But Lim Ho had no mercy to show his wretched victims, he waved his hand to the executioners, who, at that sign, entirely changed their mode of operation, and now the gentle fanning was replaced by a severe downright flogging. The blows, laid on with the full strength of the sailors, rained down upon the bare bodies of the tortured wretches, their skin resounded under the pattering of the leaves, which, less barbarous than the men who wielded them, began to tear and fly from their stems.
As soon as that flogging commenced, the prisoners no longer moaned, they roared, they yelled, they howled with anguish. It was the cry of a wild beast wounded to death, which gathers up its remaining strength for one dying roar.
The limbs of the miserable men now not only shrank and writhed; but with the convulsive energy which only such extremity of torture could lend, they clasped with their legs the smooth trunks of the trees, they seemed to try and sink into them and bury themselves in the wood. It was an awful spectacle, and yet, strange to say, no wounds could be seen, no contusions, no livid spots even; nothing at all in fact to account for such unheard-of suffering. The skin only looked somewhat puffy, somewhat red and inflamed, and covered with very small blisters. The wounds which the bodies of the victims bore were serious enough, it is true; but they had nothing to do with the leaves of the terrible nettle. In their almost superhuman efforts to burst their bonds, and in their frantic contortions, the sufferers had forced the ropes into the flesh, and here and there the strands had cut their way to the bone, so that streams of blood were pouring along their arms, along their thighs and loins, and were forming broad red spots on the soft slippery soil. That anguish must have been acute enough in itself; but it was nothing compared to the torture occasioned by the leaves of the devil-thistle.

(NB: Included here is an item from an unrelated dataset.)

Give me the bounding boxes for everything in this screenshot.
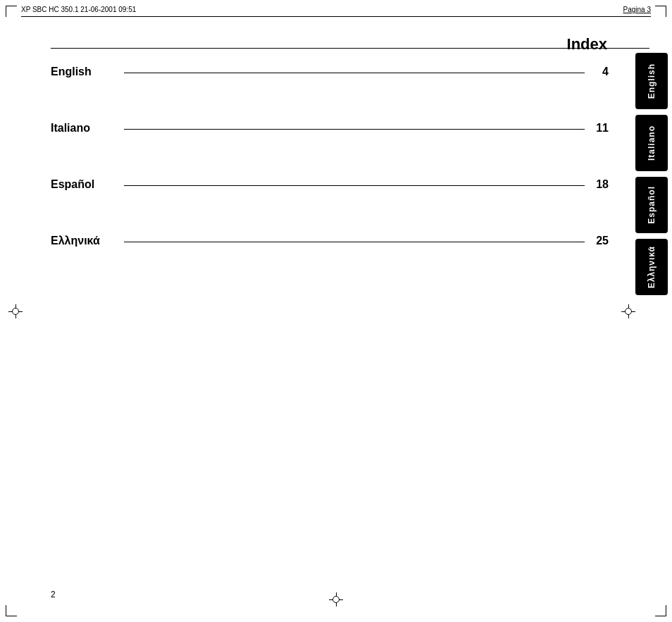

At length the instruments of torture had become well nigh stripped, there was left in fact only the bare twigs, on which here and there a few tattered leaves were still dangling, the poisonous leaves lay scattered in all directions, faded, torn, and shapeless about the feet of the sufferers. But, even then, Lim Ho did not think of causing the torture to cease, he seemed to be bent on utterly destroying his victims. He ordered the men to stop for a few moments. It was not because he felt any pity. Not at all, he merely caused the half dead bodies to be sprinkled with salt water, which, if possible, augmented the torments they endured. The monster was, in fact, on the point of resuming his inhuman flogging, when suddenly a cry was raised, “The police, the police!”
In furious haste Lim Ho and his assistants flew up to the tortured Chinamen. In a moment they had severed the cords which bound them to the trees, and the next instant they were dragging the wretches who were curling and twisting in their agony along the rough path which led to the landing-place where their boat lay moored. Two of Lim Ho’s men would have performed the same office for Ardjan, but the shouts of the rescuing party became louder every instant, the men were stricken with panic, took to their heels, and with all speed rejoined their retreating comrades.
They got to the boat just in time, for they had no sooner got into her, before five or six policemen led on by Dalima and closely followed by a crowd of people came to the spot.
“Allah,” exclaimed the young girl as she caught sight of Ardjan, who was still tied up to the tree, moaning with pain, and whose almost lifeless body was hanging like a sack in the somewhat slackened ropes; “Allah, what in the world have they done to him!”
In a moment the unfortunate man was surrounded, his bonds were severed, and he was laid down gently on a mat which somebody had run to fetch from the little watch-house. But he could not utter a word. He yelled with pain, and rolled about on the ground writhing like a crushed worm.
“Oh, my God!” he moaned most piteously, “I am in pain! in pain!”
“Where is the pain?” cried Dalima, as she sat crouching down beside him.